═══ Data listing

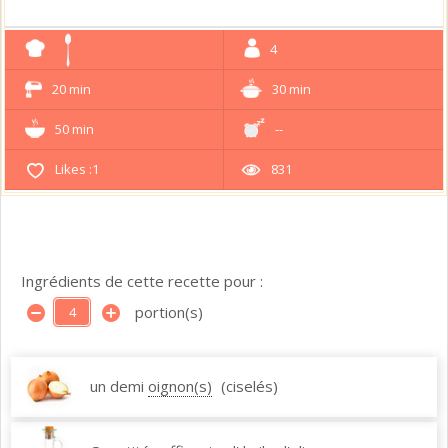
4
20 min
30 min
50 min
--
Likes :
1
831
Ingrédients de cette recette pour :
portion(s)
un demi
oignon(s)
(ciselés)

══════
═══ Data listing

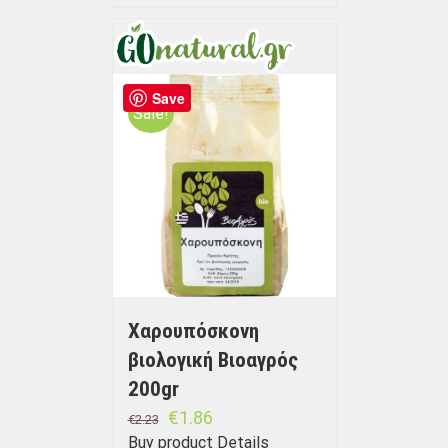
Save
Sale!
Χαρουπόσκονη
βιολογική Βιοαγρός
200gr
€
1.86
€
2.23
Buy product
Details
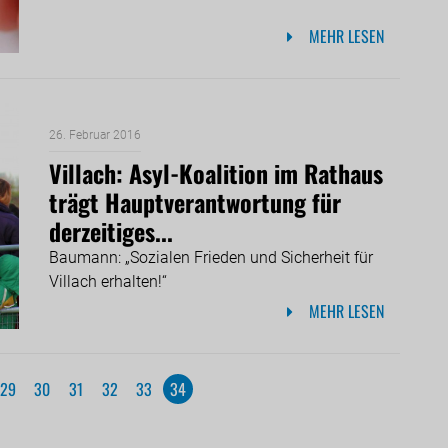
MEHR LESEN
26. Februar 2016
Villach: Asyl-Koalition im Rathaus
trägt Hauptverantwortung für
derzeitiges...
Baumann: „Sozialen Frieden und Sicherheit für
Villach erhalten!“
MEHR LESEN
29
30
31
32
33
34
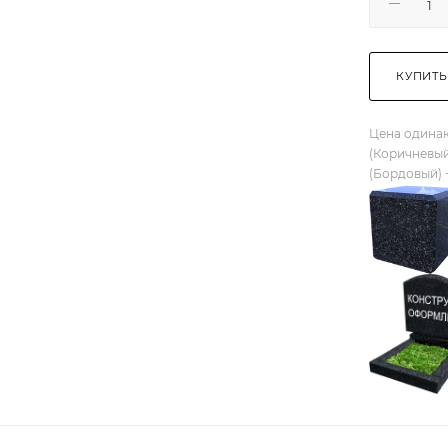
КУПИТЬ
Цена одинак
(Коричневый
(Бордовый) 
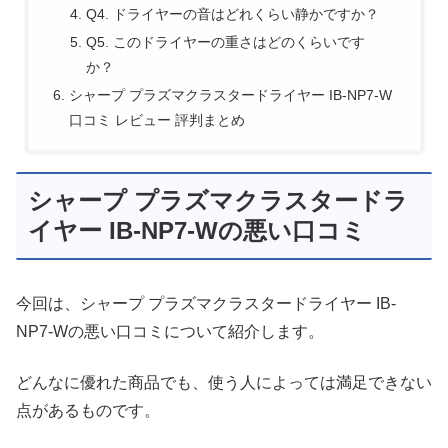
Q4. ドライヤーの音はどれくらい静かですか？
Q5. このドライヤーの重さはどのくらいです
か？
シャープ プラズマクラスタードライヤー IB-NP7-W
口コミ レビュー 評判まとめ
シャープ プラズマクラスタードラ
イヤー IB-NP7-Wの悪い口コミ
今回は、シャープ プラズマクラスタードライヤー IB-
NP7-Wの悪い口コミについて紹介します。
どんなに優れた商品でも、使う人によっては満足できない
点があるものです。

══════

= What you have to do =
Identify each line in the records above containing the word "Villach"; copy those lines.

= Task response =
Villach: Asyl-Koalition im Rathaus
Villach erhalten!“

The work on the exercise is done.